5 Lynn argues that Civil Rule 52(a) does not require
findings. Rule 52(a) provides that in all "actions" without a
jury, the trial court shall make specific findings of fact and
conclusions of law; but "[f]indings of fact and conclusions of
law are unnecessary on decisions of motions under Rules 12 or 56
or any other motion except as provided in Rule 41(b)." (Emphasis
added.) Because her pleading to the trial court was titled
"Motion for Minor Child to Attend Orion Elementary School," she
argues that Rule 52(a) applies.
This argument fails. The moniker "motion"on papers
submitted to a trial court does not relieve that court from its
duty to explain its reasoning in child custody issues, especially
where its order operates as a final judgment. This court has
consistently required findings from a trial court after a party
moves for a child support or custody order. See Waggoner, 904
P.2d at 1235 (remanding for specific findings after trial court
denied motion to modify divorce decree); Keating v. Traynor, 833
P.2d 695, 696-97 (Alaska 1992) (remanding for specific findings
after trial court modified support order as requested by CSED
6 We decide this case as presented because the parties
have submitted to the court's authority and neither party has
questioned the wisdom of having a court choose Justin's
kindergarten. We take this opportunity, however, to express our
substantial reservations about the submission of this type of
decision to a judicial tribunal.
We recognize that other courts, at least intermediate
appellate courts, have decided similar cases and have indicated
that the subject matter is appropriate for judicial review. See,
e.g., Lombardo v. Lombardo, 507 N.W.2d 788, 791-92 (Mich. App.

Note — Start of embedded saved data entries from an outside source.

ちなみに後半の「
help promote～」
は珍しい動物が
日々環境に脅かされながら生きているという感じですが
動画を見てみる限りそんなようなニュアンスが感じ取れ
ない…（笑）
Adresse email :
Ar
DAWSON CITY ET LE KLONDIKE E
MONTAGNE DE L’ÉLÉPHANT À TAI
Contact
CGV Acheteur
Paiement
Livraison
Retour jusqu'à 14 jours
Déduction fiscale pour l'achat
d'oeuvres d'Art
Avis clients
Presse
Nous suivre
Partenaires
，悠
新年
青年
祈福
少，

1993) ("[J]oint custody in this state by definition means that
the parents share the decisionmaking authority with respect to
the important decisions affecting the welfare of the child, and
where the parents as joint custodians cannot agree on important
matters such as education, it is the court's duty to determine
the issue in the best interests of the child."). However, we are
convinced that the choice of school for a young child should lie
with the parents, and not with a judge.
The Alaska Legislature has expressed a policy favoring
joint custody wherever practicable. See ch. 88, ' 1, SLA 1982
("[I]t is in the public interest to encourage parents to share
the rights and responsibilities of child rearing. . . . The
legislature also finds that it is in the best interests of a
child to encourage parents to implement their own child care
agreements outside of the court setting."); Bell v. Bell, 794
P.2d 97, 99 (Alaska 1990).
This does not mean, however, that joint legal custody
is always appropriate. We have noted that "cooperation between
parents is essential if the arrangement is to be in the best
interests of the child." McClain, 716 P.2d at 386. Joint legal
custody is predicated upon the parents' ability to reach ultimate
agreement on the important decisions involved in child rearing.

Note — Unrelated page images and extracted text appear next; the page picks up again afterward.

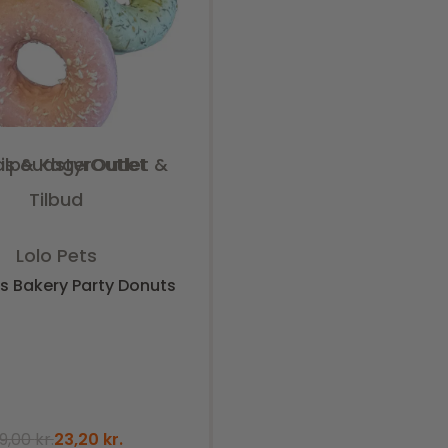
is & Kager
alpeudstyr
Outlet
Outlet &
Tilbud
Vurderet
0
ud af 5
Lolo Pets
ts Bakery Party Donuts
9,00
kr.
23,20
kr.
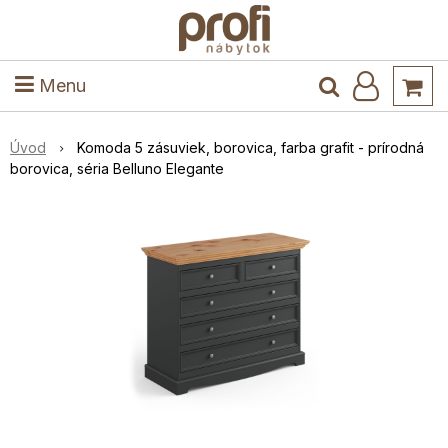
ele
Masív
Detské izby
Kuchyňa a jedáleň
Stoly a stoličky
Predsieň
Menu
Úvod
Komoda 5 zásuviek, borovica, farba grafit - prírodná
borovica, séria Belluno Elegante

Where the parents cannot agree on these issues, "this may
indicate a lack of the cooperation necessary for joint custody to
be successful." Id.; see also Farrell v. Farrell, 819 P.2d 896,
899 (Alaska 1991) (joint legal custody only appropriate where
parents can cooperate); Bell, 794 P.2d at 99 (same); Smith v.
Smith, 673 P.2d 282, 283 (Alaska 1983) (inability to cooperate in
making decisions furnishes sufficient basis in law for court to
reject joint custody). The submission of the choice of
kindergartens for the child to the court is indication in itself
that a joint decisionmaking arrangement is not working, at least
with respect to educational decisions.
In the future, a judge faced with a similar motion may
choose to treat it as one to modify the joint custody arrangement
with respect to educational issues, assuming the parties can
continue to agree on other issues. The court could then order
further briefing from the parties as to which parent should be
granted authority to make educational decisions. While a
judicial tribunal may be ill-equipped to decide which school a
child should attend, it is competent to decide who should decide.